AWSのパートナー施策の中核を担う「APN」
AWSのパートナービジネスの根幹を担うのが、「AWS Partner Network」(APN)というパートナープログラムだ。AWSを使ったビジネスを展開するパートナー向けにさまざまな支援策を提供するとともに、それらが緻密に体系立てられているのが特徴だ。
APNには、専用サイトを通じて簡単に登録することができる。その際、「APNコンサルティングパートナー」と「APNテクノロジーパートナー」の2種類のパートナータイプから1つを選択する必要がある。前者はSIerやコンサルファーム、デジタル広告代理店やVARなど、AWSにシステムを構築することでビジネス価値を提供するパートナーが該当する。そして後者は、パッケージベンダー、「Software as a Service」(SaaS)や「Platform as a Service」(PaaS)のベンダー、開発ツールベンダーなど、AWSで稼働する製品を開発・販売するベンダーが該当する。
パートナーとしてAPNに登録したばかりの企業は「レジスタード」というティア(APNにおけるパートナーの“レベル”)に位置付けられる。さまざまな要件(AWSの売上額、AWSを使った事例の数、AWS認定資格者の数など)をクリアしていくと上位の「スタンダード」「アドバンスト」に順次昇格していく仕組みだ。APNコンサルティングパートナーには、さらに上位の「プレミア」というティアも存在する。こうして昇格していくと、それに応じてAWSから、より手厚い技術支援や販売支援を受けられるようになる。
2016年8月1日時点で、国内ではスタンダード以上のAPNコンサルティングパートナーが154社、APNテクノロジーパートナーが219社あり、これ以外にも数倍の数のレジスタードパートナーが存在する。
パートナーが持つ強みをアピールできる「コンピテンシー認定制度」
このような体系を持つパートナープログラムは他のベンダーにも見られるが、APNのユニークな点はパートナーが自社の専門性や強みをアピールして差異化を図る仕組みを用意していることだろう。その代表的なものの1つが、「AWSコンピテンシープログラム」と呼ばれる認定制度だ。
AWSコンピテンシープログラムでは、特定の市場領域、技術領域、アプリケーション領域におけるスキルや事例(AWSコンピテンシー)を豊富に持つパートナーを認定することで、パートナーが自社の強みを顧客にアピールしやすくなる。AWSコンピテンシープログラムの認定を得るにはAPNパートナーであることに加えて、さらに一定以上の要件を満たす必要があり、「ユーザー企業がパートナーを選ぶ上でも信頼が置ける選定基準になります」と今野氏は語る。

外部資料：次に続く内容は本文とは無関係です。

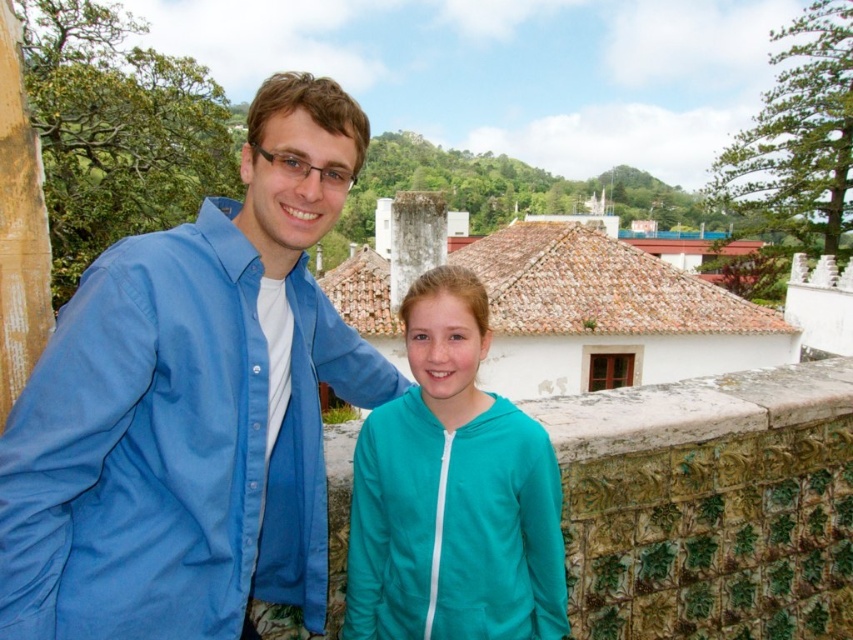 Is point (320, 474) positioned after point (485, 550)?

Yes, it is behind point (485, 550).

Is blue cotton shirt at left further to the viewer compared to teal fleece jacket at center?

No.

Between point (161, 458) and point (488, 532), which one is positioned behind?

The point (488, 532) is behind.

This screenshot has height=640, width=853. Identify the location of blue cotton shirt at left. tap(192, 406). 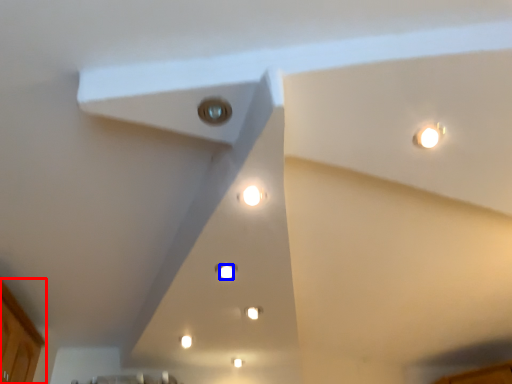 Question: Among these objects, which one is farthest to the camera, cabinetry (highlighted by a red box) or light (highlighted by a blue box)?

Choices:
 (A) cabinetry
 (B) light

Answer: (B) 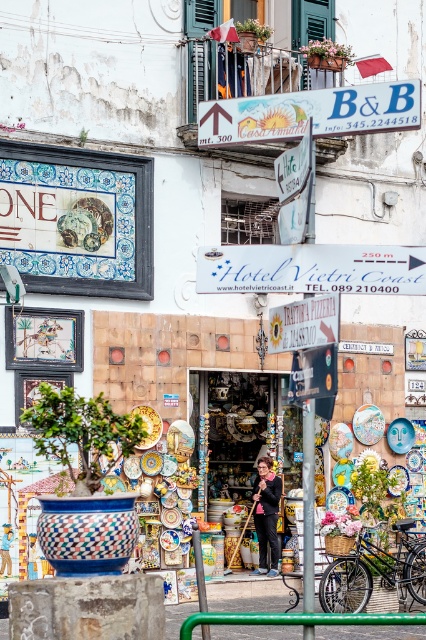 You are a tourist in this Mediterranean town and see both the white plastic sign at center and the white glossy signboard at center. According to their positions, which one should you look at first if you want to read both signs starting from the left side?

You should look at the white plastic sign at center first because it is to the left of the white glossy signboard at center.

Looking at this image, you are a tourist standing on the street looking at the shop with the colorful ceramics. You see a white plastic sign at upper center. Where exactly is the white plastic sign located in relation to the shop and the balcony?

The white plastic sign at upper center is located at point coordinates (310, 113), which places it above the shop but below the balcony.

You are a tourist who just arrived at this vibrant street scene. You see a white plastic sign at center and a white glossy signboard at center. Which one is positioned higher?

The white plastic sign at center is located above the white glossy signboard at center, so it is positioned higher. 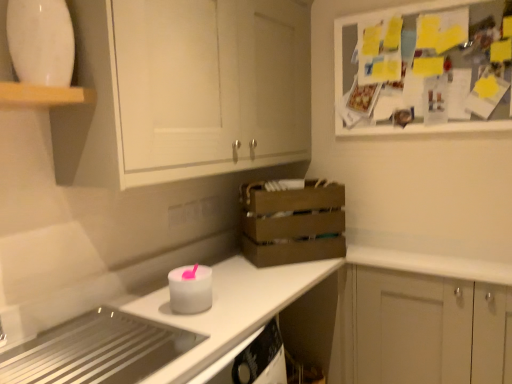 Locate an element on the screen. This screenshot has height=384, width=512. free point above white glossy countertop at lower left (from a real-world perspective) is located at coordinates (252, 270). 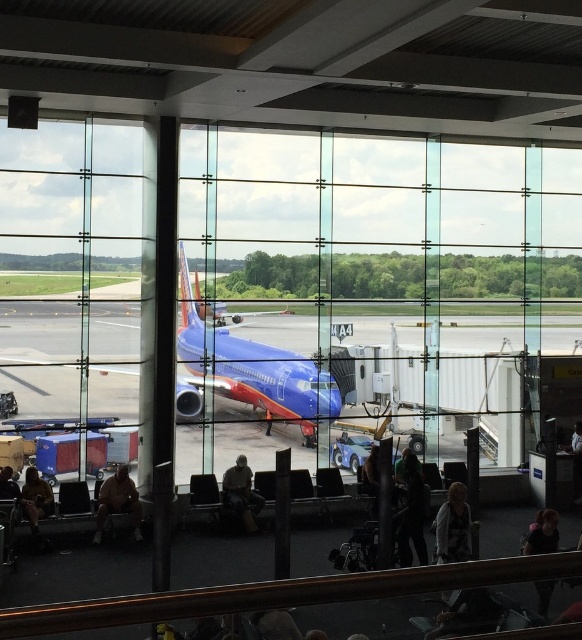 Question: Which object is the closest to the light gray fabric jacket at lower center?

Choices:
 (A) dark green fabric jacket at center
 (B) camouflage fabric jacket at center
 (C) light brown leather jacket at lower left

Answer: (A)

Question: Is dark green fabric jacket at center above light gray fabric jacket at lower center?

Choices:
 (A) yes
 (B) no

Answer: (B)

Question: Does light gray fabric jacket at lower center have a smaller size compared to light brown leather jacket at lower left?

Choices:
 (A) no
 (B) yes

Answer: (A)

Question: Which point is farther from the camera taking this photo?

Choices:
 (A) (102, 516)
 (B) (425, 554)
 (C) (528, 547)
 (D) (31, 520)

Answer: (A)

Question: Which object is the closest to the light brown leather jacket at lower left?

Choices:
 (A) light gray fabric jacket at lower center
 (B) camouflage fabric jacket at center

Answer: (B)

Question: Can you confirm if light brown leather jacket at lower left is positioned above dark brown leather jacket at lower right?

Choices:
 (A) no
 (B) yes

Answer: (A) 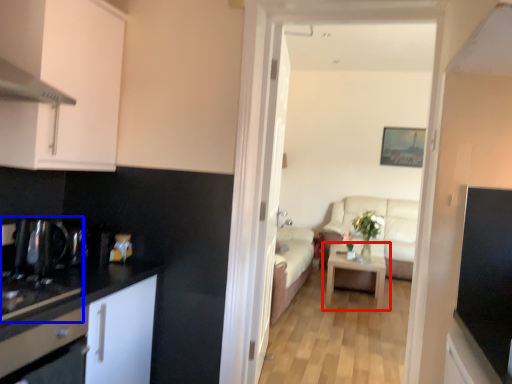 Question: Which point is closer to the camera, table (highlighted by a red box) or sink (highlighted by a blue box)?

Choices:
 (A) table
 (B) sink

Answer: (B) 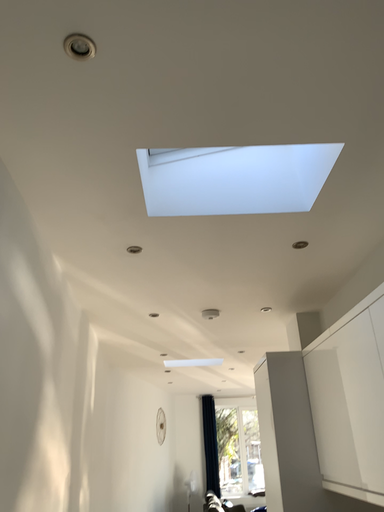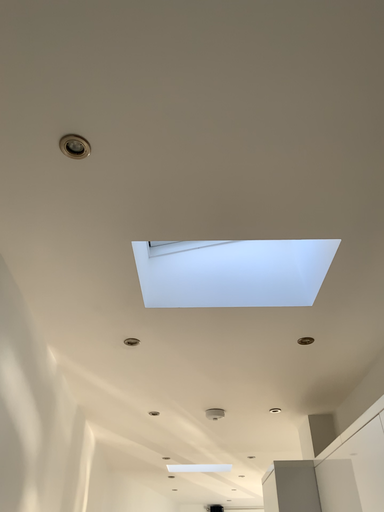 Question: Which way did the camera rotate in the video?

Choices:
 (A) rotated downward
 (B) rotated upward

Answer: (B) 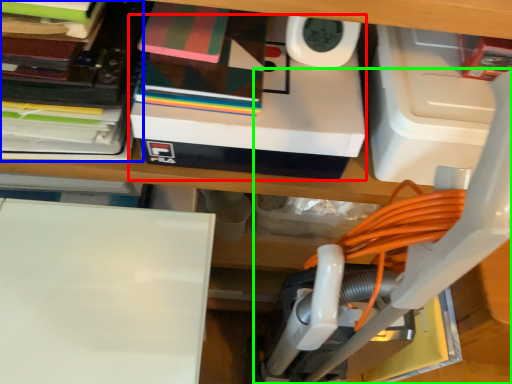 Question: Based on their relative distances, which object is nearer to box (highlighted by a red box)? Choose from book (highlighted by a blue box) and vacuum (highlighted by a green box).

Choices:
 (A) book
 (B) vacuum

Answer: (A) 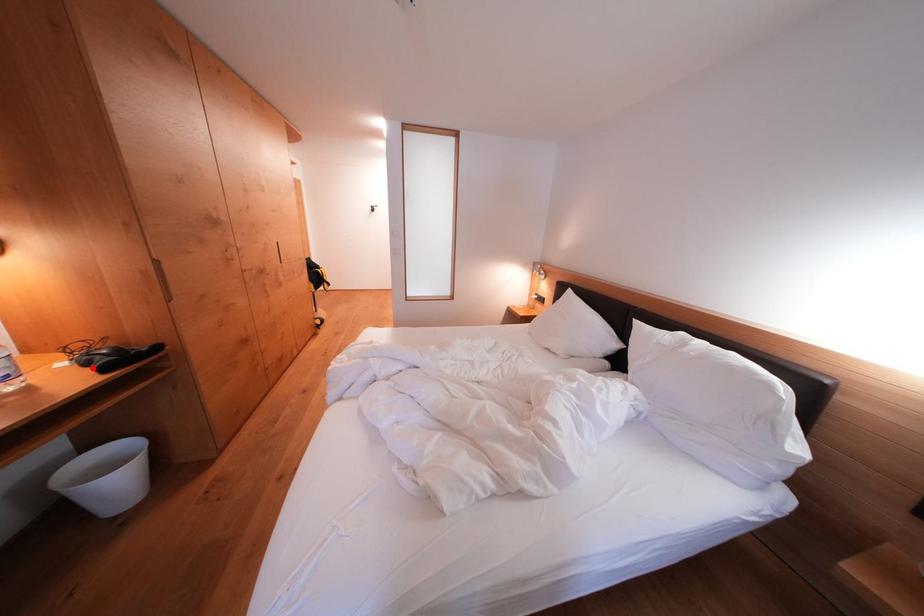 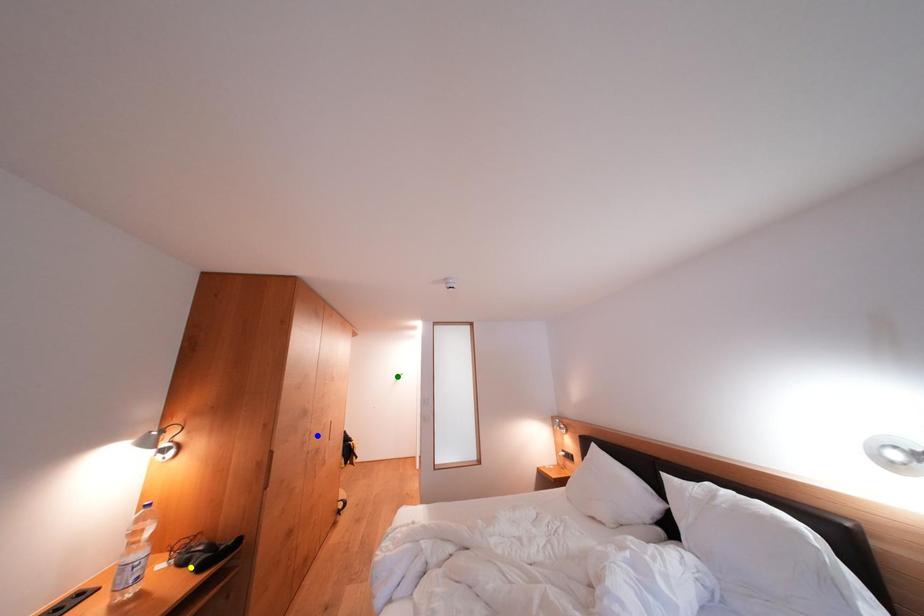 Question: I am providing you with two images of the same scene from different viewpoints. A red point is marked on the first image. You are given multiple points on the second image. Which point in image 2 represents the same 3d spot as the red point in image 1?

Choices:
 (A) yellow point
 (B) green point
 (C) blue point

Answer: (A) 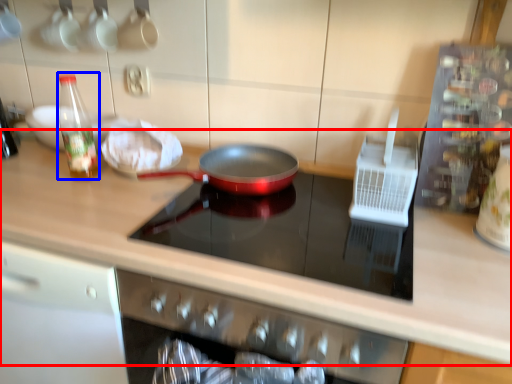 Question: Which point is further to the camera, countertop (highlighted by a red box) or bottle (highlighted by a blue box)?

Choices:
 (A) countertop
 (B) bottle

Answer: (B) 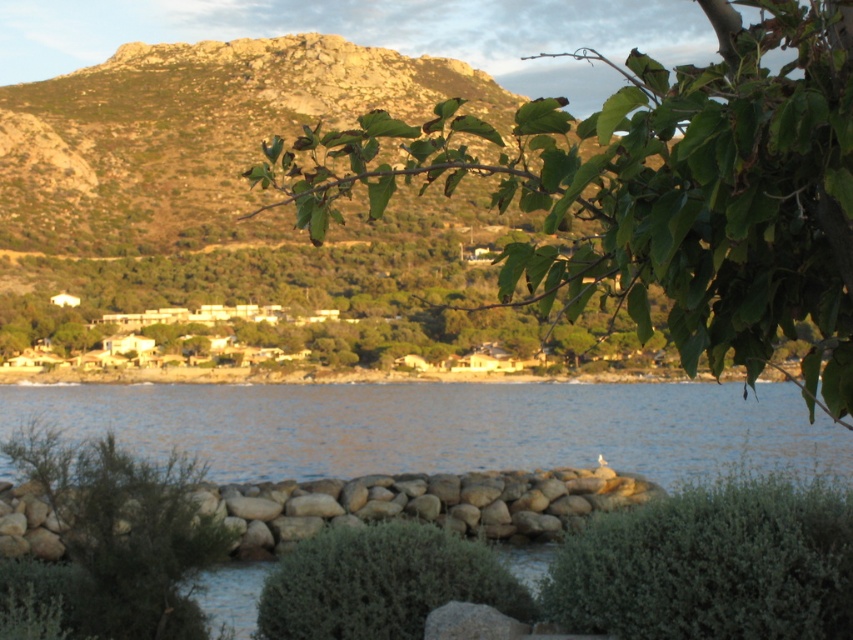 Does green leafy branch at upper center have a greater width compared to green fuzzy bush at center?

Correct, the width of green leafy branch at upper center exceeds that of green fuzzy bush at center.

Is point (573, 168) closer to camera compared to point (497, 572)?

Yes, point (573, 168) is in front of point (497, 572).

This screenshot has height=640, width=853. I want to click on green leafy branch at upper center, so click(x=657, y=193).

Between green leafy branch at upper center and green leafy bush at lower left, which one is positioned lower?

green leafy bush at lower left is below.

Is point (399, 168) farther from camera compared to point (73, 545)?

Yes, it is.

Who is more forward, (561, 272) or (64, 508)?

Point (561, 272) is in front.

This screenshot has height=640, width=853. In order to click on green leafy branch at upper center in this screenshot , I will do `click(657, 193)`.

Does green leafy bush at lower left come in front of green fuzzy bush at center?

That is False.

You are a GUI agent. You are given a task and a screenshot of the screen. Output one action in this format:
    pyautogui.click(x=<x>, y=<y>)
    Task: Click on the green leafy bush at lower left
    
    Given the screenshot: What is the action you would take?
    pyautogui.click(x=120, y=536)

現時点では、以下の各分野のAWSコンピテンシーの認定制度が用意されている。
- 業界業種別
- 金融サービス
- 政府
- 医療
- ライフサイエンス
- デジタルメディア
- マーケティングとコマース
- ソリューション別
- IoT
- 移行
- DevOps
- モバイル
- ビッグデータ
- セキュリティ
- ストレージ
- ワークロード別
- Microsoft Exchange
- Microsoft SharePoint
- Oracle
- SAP
AWSコンピテンシーの認定制度とは別に、AWSの数あるサービスの中でも特にクラウドならではの特徴を生かしたユニークなものを取り上げ、それに対応するパートナーを認定するプログラムも存在する。例えば「Aurora Ready パートナー」の制度だ。これは2015年10月に東京リージョンでも利用可能となった新しいデータベースエンジン「Amazon Aurora」に関するサービスを提供するパートナーを認定し、AWSのWebサイトやイベントなどで特に力を入れてアピールしているという。
このAurora Ready パートナー制度を発展させた形で、AWSは2016年11月に「AWSサービスデリバリープログラム」を発表した。これはAmazon Auroraを始めとするAWSの各サービスの導入・活用に長けたパートナーを認定するものだ。特定のAWSサービス・製品による顧客事例を複数持ち、サービス単位で一定の実績があるパートナーを認定する制度になることから、既にAurora Ready パートナーに認定された企業も多数含んでいる。